The decision was not unanimous. One judge dissented, arguing that the decision might lead to increased charges for telephone service. You could make a similar argument that the hamburger industry could reduce the cost of hamburgers by stealing cows. The dissent also argued that the Smith representatives, instead of being “disarmed” were in fact in possession of “the fabled weapons of mass destruction,” referring to fact that the Tennessee and Kansas cases were certified as class actions, and were on the eve of trial, and that the Tennessee cases might receive as much as 3,000 percent more than is being offered in the settlement. According to the dissent, the Smith representatives could “constantly wield the threat of disorderly recourse to state litigation,” which could result in “expensive and lengthy chaos in the various states that the fiber-optics cable has traversed.”
The only problem with this argument is that it overlooks the fact that, whereas in Tennessee we may have the “fabled weapons of mass destruction”, the Smith representatives do not have them, and for that reason, as stated by the majority, they could not possibly be adequate representatives of the class members in Tennessee and Kansas.
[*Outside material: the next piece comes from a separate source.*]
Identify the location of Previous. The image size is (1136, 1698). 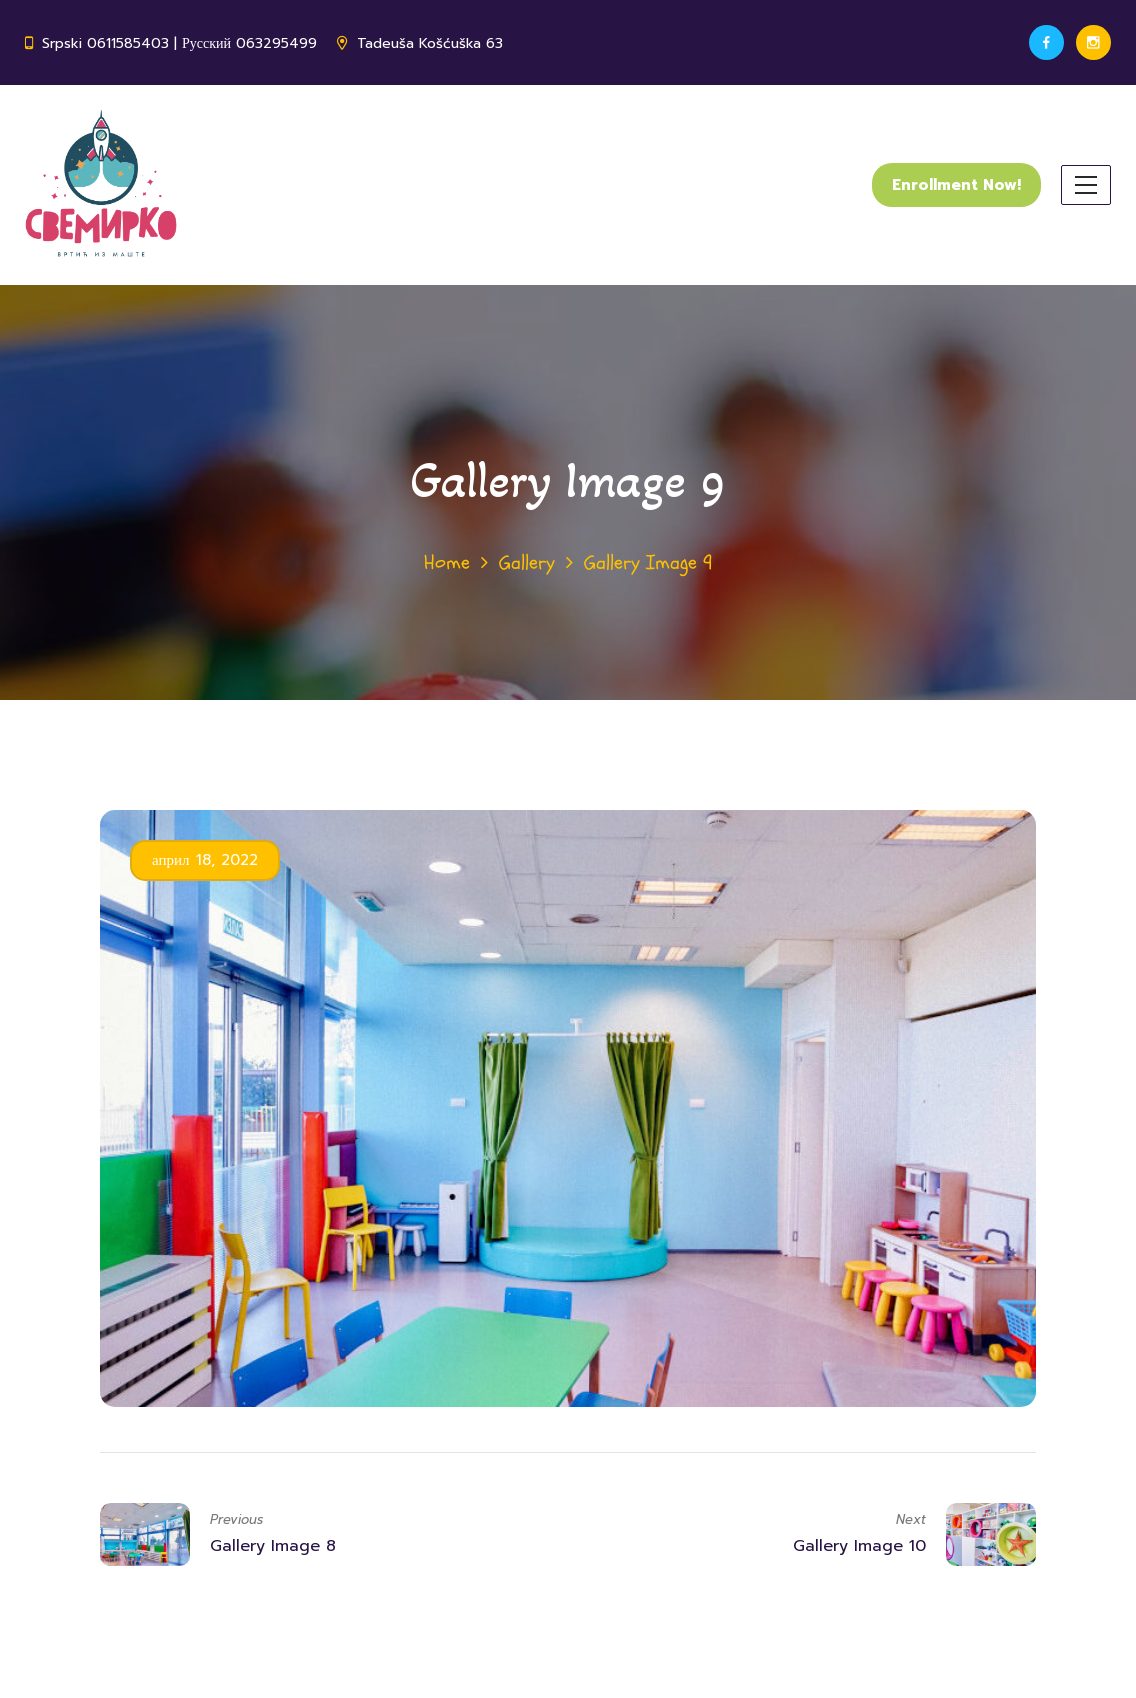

That explains why the Smith representatives would settle for practically nothing and would give away a 100-foot wide floating easement in the process.
Finally, the dissent argued that “[r]ealistically, these landowners were not going to build a retirement cottage lying three feet below the railroad tracks on their property.” That may be a true statement, but it is also true, and more to the point, that the executives at the fiber-optics companies have built retirement cottages of their own by stealing land that belongs to landowners in Tennessee and elsewhere and that they should be required to pay the fair value of what they have taken and should pay a fair amount of punitive damages as punishment and as deterrence to themselves and all others who may come along in the future.
At this point, it is possible, although unlikely, that the defendants would come back and negotiate a settlement that is fair and reasonable. But more likely, we will simply come home and get our cases ready for trial.